Nahuel Omiliani

Personal information
- Full name: Nahuel Alberto Omiliani González
- Date of birth: 1 April 1996 (age 28)
- Place of birth: Santa Cruz de Tenerife, Spain
- Height: 1.72 m (5 ft 7+1⁄2 in)
- Position(s): Left-back

Youth career
- Tenerife

Senior career*
- Years: Team / Apps / (Gls)
- 2015–2018: Tenerife B / 84 / (0)
- 2017–2020: Tenerife / 1 / (0)
- 2018–2019: → Murcia (loan) / 16 / (0)
- 2020–2021: Güímar / 6 / (0)
- 2021: Ejea / 17 / (1)
- 2021–2022: Ebro / 33 / (2)
- 2022–2023: Zamora / 16 / (0)

= Nahuel Omiliani =

Spanish footballer

Nahuel Alberto Omiliani González (born 1 April 1996) is a Spanish footballer who plays as a left-back.

==Club career==
Nahuel was born in Santa Cruz de Tenerife, Canary Islands to an Argentine father, and was a CD Tenerife youth graduate. He made his debut as a senior with the reserves on 3 January 2015, starting in a 1–0 Tercera División away win against UD Villa de Santa Brígida.

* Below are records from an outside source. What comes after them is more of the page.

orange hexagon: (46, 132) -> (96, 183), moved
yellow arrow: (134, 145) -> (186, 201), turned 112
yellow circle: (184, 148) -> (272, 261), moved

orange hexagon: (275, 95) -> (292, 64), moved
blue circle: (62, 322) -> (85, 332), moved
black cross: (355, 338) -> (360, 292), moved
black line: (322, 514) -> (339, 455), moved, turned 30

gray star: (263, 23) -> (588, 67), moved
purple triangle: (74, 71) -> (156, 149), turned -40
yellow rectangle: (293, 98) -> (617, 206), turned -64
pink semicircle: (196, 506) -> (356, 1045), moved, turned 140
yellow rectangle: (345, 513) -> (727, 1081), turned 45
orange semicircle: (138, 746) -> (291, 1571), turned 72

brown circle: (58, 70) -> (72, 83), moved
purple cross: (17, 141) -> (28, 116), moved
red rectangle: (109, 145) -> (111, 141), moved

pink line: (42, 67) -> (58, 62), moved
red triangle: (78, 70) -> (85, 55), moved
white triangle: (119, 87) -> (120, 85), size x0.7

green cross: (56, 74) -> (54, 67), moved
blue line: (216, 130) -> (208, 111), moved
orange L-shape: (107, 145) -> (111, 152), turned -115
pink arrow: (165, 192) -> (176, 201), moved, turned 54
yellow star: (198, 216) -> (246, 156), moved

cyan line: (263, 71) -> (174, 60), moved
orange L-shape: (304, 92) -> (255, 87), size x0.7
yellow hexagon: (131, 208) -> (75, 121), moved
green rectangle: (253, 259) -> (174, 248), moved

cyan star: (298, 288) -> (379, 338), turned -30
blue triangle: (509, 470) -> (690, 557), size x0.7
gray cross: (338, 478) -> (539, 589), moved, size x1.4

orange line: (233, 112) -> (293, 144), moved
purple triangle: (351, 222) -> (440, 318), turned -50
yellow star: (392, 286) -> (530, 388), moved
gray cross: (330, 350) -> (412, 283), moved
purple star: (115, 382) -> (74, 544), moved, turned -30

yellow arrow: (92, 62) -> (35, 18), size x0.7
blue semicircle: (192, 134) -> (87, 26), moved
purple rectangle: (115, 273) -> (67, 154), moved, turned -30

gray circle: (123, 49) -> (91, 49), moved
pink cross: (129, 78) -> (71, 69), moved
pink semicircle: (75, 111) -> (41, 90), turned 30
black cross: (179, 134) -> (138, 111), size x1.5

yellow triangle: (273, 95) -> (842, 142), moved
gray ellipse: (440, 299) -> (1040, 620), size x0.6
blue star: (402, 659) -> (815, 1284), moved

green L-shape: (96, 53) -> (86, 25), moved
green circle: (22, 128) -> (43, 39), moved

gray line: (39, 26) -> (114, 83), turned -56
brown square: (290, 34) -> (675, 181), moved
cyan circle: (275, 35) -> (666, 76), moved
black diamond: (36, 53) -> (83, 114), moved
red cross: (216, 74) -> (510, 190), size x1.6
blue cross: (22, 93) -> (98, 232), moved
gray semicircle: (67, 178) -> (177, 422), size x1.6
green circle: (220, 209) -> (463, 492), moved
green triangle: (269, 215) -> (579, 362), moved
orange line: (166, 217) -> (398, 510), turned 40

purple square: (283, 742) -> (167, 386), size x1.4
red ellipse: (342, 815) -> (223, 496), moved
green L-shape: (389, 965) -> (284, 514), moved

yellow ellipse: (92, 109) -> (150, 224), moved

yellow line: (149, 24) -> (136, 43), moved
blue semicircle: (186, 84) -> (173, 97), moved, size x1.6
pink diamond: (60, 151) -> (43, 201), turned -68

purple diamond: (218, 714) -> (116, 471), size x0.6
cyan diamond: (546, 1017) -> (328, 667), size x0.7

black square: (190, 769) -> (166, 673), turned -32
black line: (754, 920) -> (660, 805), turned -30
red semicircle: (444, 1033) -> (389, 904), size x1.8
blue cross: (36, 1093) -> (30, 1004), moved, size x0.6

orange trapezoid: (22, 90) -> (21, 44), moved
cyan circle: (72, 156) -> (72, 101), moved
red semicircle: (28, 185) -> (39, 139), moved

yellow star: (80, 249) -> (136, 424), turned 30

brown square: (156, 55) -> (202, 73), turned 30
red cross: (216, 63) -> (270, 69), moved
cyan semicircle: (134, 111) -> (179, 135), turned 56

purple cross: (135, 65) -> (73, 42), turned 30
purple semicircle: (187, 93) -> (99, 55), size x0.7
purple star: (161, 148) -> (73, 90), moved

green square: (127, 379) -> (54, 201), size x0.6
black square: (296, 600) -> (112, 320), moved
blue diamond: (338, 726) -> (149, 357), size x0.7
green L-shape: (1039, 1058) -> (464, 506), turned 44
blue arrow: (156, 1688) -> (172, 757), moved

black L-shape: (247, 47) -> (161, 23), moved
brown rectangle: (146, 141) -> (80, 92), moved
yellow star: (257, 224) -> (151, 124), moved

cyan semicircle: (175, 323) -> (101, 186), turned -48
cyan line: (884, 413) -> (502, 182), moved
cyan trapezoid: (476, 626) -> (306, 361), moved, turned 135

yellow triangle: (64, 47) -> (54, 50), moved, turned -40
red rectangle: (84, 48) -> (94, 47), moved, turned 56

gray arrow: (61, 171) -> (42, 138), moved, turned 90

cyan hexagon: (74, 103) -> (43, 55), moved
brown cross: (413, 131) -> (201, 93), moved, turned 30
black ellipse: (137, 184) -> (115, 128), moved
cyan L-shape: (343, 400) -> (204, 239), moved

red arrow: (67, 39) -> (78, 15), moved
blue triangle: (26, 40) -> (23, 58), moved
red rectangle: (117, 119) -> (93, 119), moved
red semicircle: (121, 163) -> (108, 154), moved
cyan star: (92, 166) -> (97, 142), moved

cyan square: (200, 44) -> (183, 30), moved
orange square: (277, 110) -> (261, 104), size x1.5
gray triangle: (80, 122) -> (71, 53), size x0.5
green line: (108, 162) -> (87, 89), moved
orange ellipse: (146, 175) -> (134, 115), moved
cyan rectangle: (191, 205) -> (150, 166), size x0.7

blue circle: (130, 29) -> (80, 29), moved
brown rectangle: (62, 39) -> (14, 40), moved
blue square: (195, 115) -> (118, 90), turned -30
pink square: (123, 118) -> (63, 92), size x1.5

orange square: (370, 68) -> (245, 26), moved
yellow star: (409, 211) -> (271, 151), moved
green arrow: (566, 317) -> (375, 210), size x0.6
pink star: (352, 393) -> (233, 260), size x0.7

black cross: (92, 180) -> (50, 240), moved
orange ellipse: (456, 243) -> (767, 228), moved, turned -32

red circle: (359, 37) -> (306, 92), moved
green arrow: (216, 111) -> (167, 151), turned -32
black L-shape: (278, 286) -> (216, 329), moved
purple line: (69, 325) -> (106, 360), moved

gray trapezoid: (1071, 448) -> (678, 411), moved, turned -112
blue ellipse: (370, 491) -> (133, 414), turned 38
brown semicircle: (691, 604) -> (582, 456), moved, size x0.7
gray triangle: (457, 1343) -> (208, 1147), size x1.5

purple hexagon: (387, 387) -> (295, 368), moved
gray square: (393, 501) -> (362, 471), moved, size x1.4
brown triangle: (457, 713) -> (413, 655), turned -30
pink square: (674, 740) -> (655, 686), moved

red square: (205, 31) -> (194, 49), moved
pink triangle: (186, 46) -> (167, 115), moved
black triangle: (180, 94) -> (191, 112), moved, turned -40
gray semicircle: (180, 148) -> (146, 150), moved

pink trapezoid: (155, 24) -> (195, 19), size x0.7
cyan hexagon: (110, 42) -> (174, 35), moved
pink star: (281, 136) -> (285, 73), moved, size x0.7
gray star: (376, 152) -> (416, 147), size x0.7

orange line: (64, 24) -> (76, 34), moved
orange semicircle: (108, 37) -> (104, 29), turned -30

On 10 June 2017 Nahuel made his first team debut, coming on as a second-half substitute for Raúl Cámara in a 2–1 away win against Real Zaragoza in the Segunda División. On 30 August of the following year, he was loaned to Segunda División B side Real Murcia for one year.